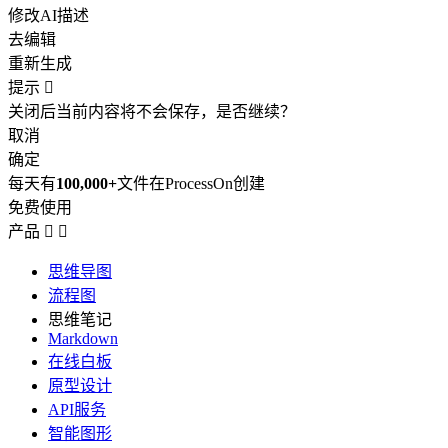
修改AI描述
去编辑
重新生成
提示

关闭后当前内容将不会保存，是否继续？
取消
确定
每天有
100,000+
文件在ProcessOn创建
免费使用
产品


思维导图
流程图
思维笔记
Markdown
在线白板
原型设计
API服务
智能图形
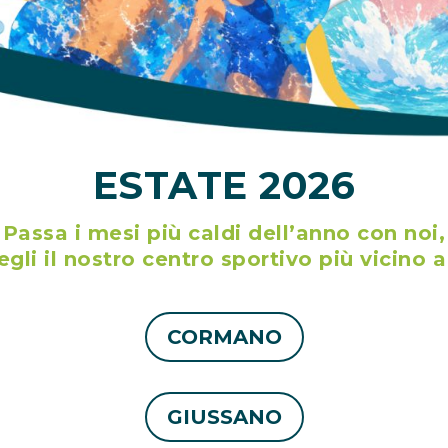
ESTATE 2026
Passa i mesi più caldi dell’anno con noi,
egli il nostro centro sportivo più vicino a
CORMANO
GIUSSANO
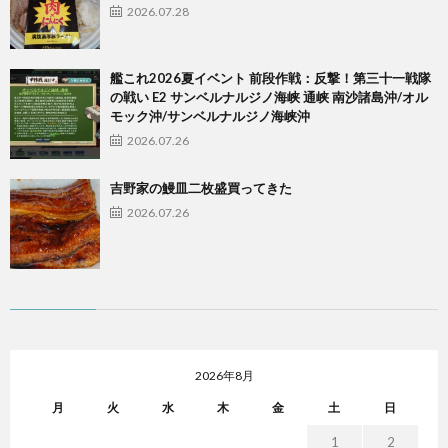
2026.07.28
艦これ2026夏イベント 前段作戦：反撃！第三十一戦隊
の戦い E2 サンベルナルジノ海峡 通峡 南沙諸島沖/オル
モック沖/サンベルナルジノ海峡沖
2026.07.26
吉野家の鰻皿二枚盛買ってきた
2026.07.26
2026年8月
月
火
水
木
金
土
日
1
2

§ Problem statement:
Once the pictures are set aside, the remaining data must be transcribed exactly.

§ Expected answer:
修改AI描述
去编辑
重新生成
提示

关闭后当前内容将不会保存，是否继续？
取消
确定
每天有
100,000+
文件在ProcessOn创建
免费使用
产品


思维导图
流程图
思维笔记
Markdown
在线白板
原型设计
API服务
智能图形
ESTATE 2026
Passa i mesi più caldi dell’anno con noi,
egli il nostro centro sportivo più vicino a
CORMANO
GIUSSANO
2026.07.28
艦これ2026夏イベント 前段作戦：反撃！第三十一戦隊
の戦い E2 サンベルナルジノ海峡 通峡 南沙諸島沖/オル
モック沖/サンベルナルジノ海峡沖
2026.07.26
吉野家の鰻皿二枚盛買ってきた
2026.07.26
2026年8月
月
火
水
木
金
土
日
1
2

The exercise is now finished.